(Exercise goal): Each entry is to be output precisely as it appears.

(Given data):
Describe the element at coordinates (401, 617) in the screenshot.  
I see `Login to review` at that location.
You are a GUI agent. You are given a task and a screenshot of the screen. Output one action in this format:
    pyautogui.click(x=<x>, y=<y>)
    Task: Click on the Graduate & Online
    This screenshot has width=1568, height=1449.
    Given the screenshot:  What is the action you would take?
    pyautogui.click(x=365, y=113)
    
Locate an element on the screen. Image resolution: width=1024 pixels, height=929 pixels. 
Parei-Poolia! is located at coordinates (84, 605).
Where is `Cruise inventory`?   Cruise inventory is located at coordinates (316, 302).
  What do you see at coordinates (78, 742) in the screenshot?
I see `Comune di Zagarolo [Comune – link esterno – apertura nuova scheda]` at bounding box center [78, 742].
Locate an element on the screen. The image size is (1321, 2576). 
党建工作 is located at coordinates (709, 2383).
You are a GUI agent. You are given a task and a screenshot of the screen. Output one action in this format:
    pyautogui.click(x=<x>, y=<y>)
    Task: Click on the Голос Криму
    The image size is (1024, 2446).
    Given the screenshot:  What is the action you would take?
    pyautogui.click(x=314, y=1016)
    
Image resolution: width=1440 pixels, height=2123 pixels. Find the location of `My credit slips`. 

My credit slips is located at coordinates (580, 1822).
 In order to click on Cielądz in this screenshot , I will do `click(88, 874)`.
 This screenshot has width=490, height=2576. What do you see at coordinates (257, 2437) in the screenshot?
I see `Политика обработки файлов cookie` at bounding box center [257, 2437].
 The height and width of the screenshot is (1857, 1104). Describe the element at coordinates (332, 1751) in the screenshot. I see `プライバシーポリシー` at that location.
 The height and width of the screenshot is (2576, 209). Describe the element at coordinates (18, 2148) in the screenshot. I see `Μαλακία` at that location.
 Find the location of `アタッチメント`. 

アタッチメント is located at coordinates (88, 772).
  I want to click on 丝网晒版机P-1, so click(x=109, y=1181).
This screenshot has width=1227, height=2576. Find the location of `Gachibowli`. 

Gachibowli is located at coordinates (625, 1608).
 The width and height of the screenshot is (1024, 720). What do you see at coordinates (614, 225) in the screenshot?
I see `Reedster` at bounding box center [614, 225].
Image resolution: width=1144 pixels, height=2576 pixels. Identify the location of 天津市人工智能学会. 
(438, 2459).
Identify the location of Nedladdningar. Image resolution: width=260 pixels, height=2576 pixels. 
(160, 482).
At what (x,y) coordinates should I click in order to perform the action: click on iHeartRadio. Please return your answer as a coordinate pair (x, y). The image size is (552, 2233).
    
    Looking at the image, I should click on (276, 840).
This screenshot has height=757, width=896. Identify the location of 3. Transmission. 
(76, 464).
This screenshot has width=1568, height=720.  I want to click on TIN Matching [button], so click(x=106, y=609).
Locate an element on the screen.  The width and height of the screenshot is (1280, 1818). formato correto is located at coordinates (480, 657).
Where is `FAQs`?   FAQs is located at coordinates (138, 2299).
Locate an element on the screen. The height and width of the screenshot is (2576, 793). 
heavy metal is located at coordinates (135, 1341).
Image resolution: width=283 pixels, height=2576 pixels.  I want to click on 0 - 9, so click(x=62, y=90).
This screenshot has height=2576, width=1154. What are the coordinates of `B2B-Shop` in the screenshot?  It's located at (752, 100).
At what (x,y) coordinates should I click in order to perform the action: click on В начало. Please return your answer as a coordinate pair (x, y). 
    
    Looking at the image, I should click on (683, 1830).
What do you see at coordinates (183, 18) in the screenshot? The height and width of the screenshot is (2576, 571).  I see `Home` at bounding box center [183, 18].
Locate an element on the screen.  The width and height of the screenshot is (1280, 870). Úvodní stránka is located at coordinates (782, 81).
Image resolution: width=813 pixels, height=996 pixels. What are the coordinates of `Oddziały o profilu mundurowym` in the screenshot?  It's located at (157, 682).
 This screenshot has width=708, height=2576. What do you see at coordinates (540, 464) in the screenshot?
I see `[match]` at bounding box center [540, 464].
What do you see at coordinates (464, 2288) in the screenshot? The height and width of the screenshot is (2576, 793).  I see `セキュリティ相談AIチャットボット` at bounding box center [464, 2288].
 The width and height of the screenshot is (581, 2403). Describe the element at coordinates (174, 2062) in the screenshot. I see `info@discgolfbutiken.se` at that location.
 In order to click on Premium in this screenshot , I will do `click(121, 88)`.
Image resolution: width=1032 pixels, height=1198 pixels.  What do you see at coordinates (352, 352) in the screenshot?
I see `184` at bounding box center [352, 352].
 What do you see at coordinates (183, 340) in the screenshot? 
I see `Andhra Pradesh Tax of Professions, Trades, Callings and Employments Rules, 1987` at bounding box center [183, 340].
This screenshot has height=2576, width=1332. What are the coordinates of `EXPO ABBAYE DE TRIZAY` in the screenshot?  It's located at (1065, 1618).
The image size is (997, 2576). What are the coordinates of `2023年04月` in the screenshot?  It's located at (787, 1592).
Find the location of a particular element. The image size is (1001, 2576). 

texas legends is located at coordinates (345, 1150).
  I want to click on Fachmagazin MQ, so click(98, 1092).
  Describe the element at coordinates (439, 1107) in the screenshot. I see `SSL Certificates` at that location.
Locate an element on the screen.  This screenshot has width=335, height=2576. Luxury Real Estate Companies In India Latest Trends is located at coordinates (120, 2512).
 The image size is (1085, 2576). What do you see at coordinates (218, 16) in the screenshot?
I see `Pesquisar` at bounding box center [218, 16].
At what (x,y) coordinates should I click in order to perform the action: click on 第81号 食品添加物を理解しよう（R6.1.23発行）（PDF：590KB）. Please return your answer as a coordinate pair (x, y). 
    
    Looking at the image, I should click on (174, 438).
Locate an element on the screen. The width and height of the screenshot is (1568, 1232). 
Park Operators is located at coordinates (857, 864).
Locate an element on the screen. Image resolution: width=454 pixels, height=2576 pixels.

(Output for this exercise):
Describe the element at coordinates (401, 617) in the screenshot.  
I see `Login to review` at that location.
You are a GUI agent. You are given a task and a screenshot of the screen. Output one action in this format:
    pyautogui.click(x=<x>, y=<y>)
    Task: Click on the Graduate & Online
    This screenshot has width=1568, height=1449.
    Given the screenshot:  What is the action you would take?
    pyautogui.click(x=365, y=113)
    
Locate an element on the screen. Image resolution: width=1024 pixels, height=929 pixels. 
Parei-Poolia! is located at coordinates (84, 605).
Where is `Cruise inventory`?   Cruise inventory is located at coordinates (316, 302).
  What do you see at coordinates (78, 742) in the screenshot?
I see `Comune di Zagarolo [Comune – link esterno – apertura nuova scheda]` at bounding box center [78, 742].
Locate an element on the screen. The image size is (1321, 2576). 
党建工作 is located at coordinates (709, 2383).
You are a GUI agent. You are given a task and a screenshot of the screen. Output one action in this format:
    pyautogui.click(x=<x>, y=<y>)
    Task: Click on the Голос Криму
    The image size is (1024, 2446).
    Given the screenshot:  What is the action you would take?
    pyautogui.click(x=314, y=1016)
    
Image resolution: width=1440 pixels, height=2123 pixels. Find the location of `My credit slips`. 

My credit slips is located at coordinates (580, 1822).
 In order to click on Cielądz in this screenshot , I will do `click(88, 874)`.
 This screenshot has width=490, height=2576. What do you see at coordinates (257, 2437) in the screenshot?
I see `Политика обработки файлов cookie` at bounding box center [257, 2437].
 The height and width of the screenshot is (1857, 1104). Describe the element at coordinates (332, 1751) in the screenshot. I see `プライバシーポリシー` at that location.
 The height and width of the screenshot is (2576, 209). Describe the element at coordinates (18, 2148) in the screenshot. I see `Μαλακία` at that location.
 Find the location of `アタッチメント`. 

アタッチメント is located at coordinates (88, 772).
  I want to click on 丝网晒版机P-1, so click(x=109, y=1181).
This screenshot has width=1227, height=2576. Find the location of `Gachibowli`. 

Gachibowli is located at coordinates (625, 1608).
 The width and height of the screenshot is (1024, 720). What do you see at coordinates (614, 225) in the screenshot?
I see `Reedster` at bounding box center [614, 225].
Image resolution: width=1144 pixels, height=2576 pixels. Identify the location of 天津市人工智能学会. 
(438, 2459).
Identify the location of Nedladdningar. Image resolution: width=260 pixels, height=2576 pixels. 
(160, 482).
At what (x,y) coordinates should I click in order to perform the action: click on iHeartRadio. Please return your answer as a coordinate pair (x, y). The image size is (552, 2233).
    
    Looking at the image, I should click on (276, 840).
This screenshot has height=757, width=896. Identify the location of 3. Transmission. 
(76, 464).
This screenshot has width=1568, height=720.  I want to click on TIN Matching [button], so click(x=106, y=609).
Locate an element on the screen.  The width and height of the screenshot is (1280, 1818). formato correto is located at coordinates (480, 657).
Where is `FAQs`?   FAQs is located at coordinates (138, 2299).
Locate an element on the screen. The height and width of the screenshot is (2576, 793). 
heavy metal is located at coordinates (135, 1341).
Image resolution: width=283 pixels, height=2576 pixels.  I want to click on 0 - 9, so click(x=62, y=90).
This screenshot has height=2576, width=1154. What are the coordinates of `B2B-Shop` in the screenshot?  It's located at (752, 100).
At what (x,y) coordinates should I click in order to perform the action: click on В начало. Please return your answer as a coordinate pair (x, y). 
    
    Looking at the image, I should click on (683, 1830).
What do you see at coordinates (183, 18) in the screenshot? The height and width of the screenshot is (2576, 571).  I see `Home` at bounding box center [183, 18].
Locate an element on the screen.  The width and height of the screenshot is (1280, 870). Úvodní stránka is located at coordinates (782, 81).
Image resolution: width=813 pixels, height=996 pixels. What are the coordinates of `Oddziały o profilu mundurowym` in the screenshot?  It's located at (157, 682).
 This screenshot has width=708, height=2576. What do you see at coordinates (540, 464) in the screenshot?
I see `[match]` at bounding box center [540, 464].
What do you see at coordinates (464, 2288) in the screenshot? The height and width of the screenshot is (2576, 793).  I see `セキュリティ相談AIチャットボット` at bounding box center [464, 2288].
 The width and height of the screenshot is (581, 2403). Describe the element at coordinates (174, 2062) in the screenshot. I see `info@discgolfbutiken.se` at that location.
 In order to click on Premium in this screenshot , I will do `click(121, 88)`.
Image resolution: width=1032 pixels, height=1198 pixels.  What do you see at coordinates (352, 352) in the screenshot?
I see `184` at bounding box center [352, 352].
 What do you see at coordinates (183, 340) in the screenshot? 
I see `Andhra Pradesh Tax of Professions, Trades, Callings and Employments Rules, 1987` at bounding box center [183, 340].
This screenshot has height=2576, width=1332. What are the coordinates of `EXPO ABBAYE DE TRIZAY` in the screenshot?  It's located at (1065, 1618).
The image size is (997, 2576). What are the coordinates of `2023年04月` in the screenshot?  It's located at (787, 1592).
Find the location of a particular element. The image size is (1001, 2576). 

texas legends is located at coordinates (345, 1150).
  I want to click on Fachmagazin MQ, so click(98, 1092).
  Describe the element at coordinates (439, 1107) in the screenshot. I see `SSL Certificates` at that location.
Locate an element on the screen.  This screenshot has width=335, height=2576. Luxury Real Estate Companies In India Latest Trends is located at coordinates (120, 2512).
 The image size is (1085, 2576). What do you see at coordinates (218, 16) in the screenshot?
I see `Pesquisar` at bounding box center [218, 16].
At what (x,y) coordinates should I click in order to perform the action: click on 第81号 食品添加物を理解しよう（R6.1.23発行）（PDF：590KB）. Please return your answer as a coordinate pair (x, y). 
    
    Looking at the image, I should click on (174, 438).
Locate an element on the screen. The width and height of the screenshot is (1568, 1232). 
Park Operators is located at coordinates (857, 864).
Locate an element on the screen. Image resolution: width=454 pixels, height=2576 pixels.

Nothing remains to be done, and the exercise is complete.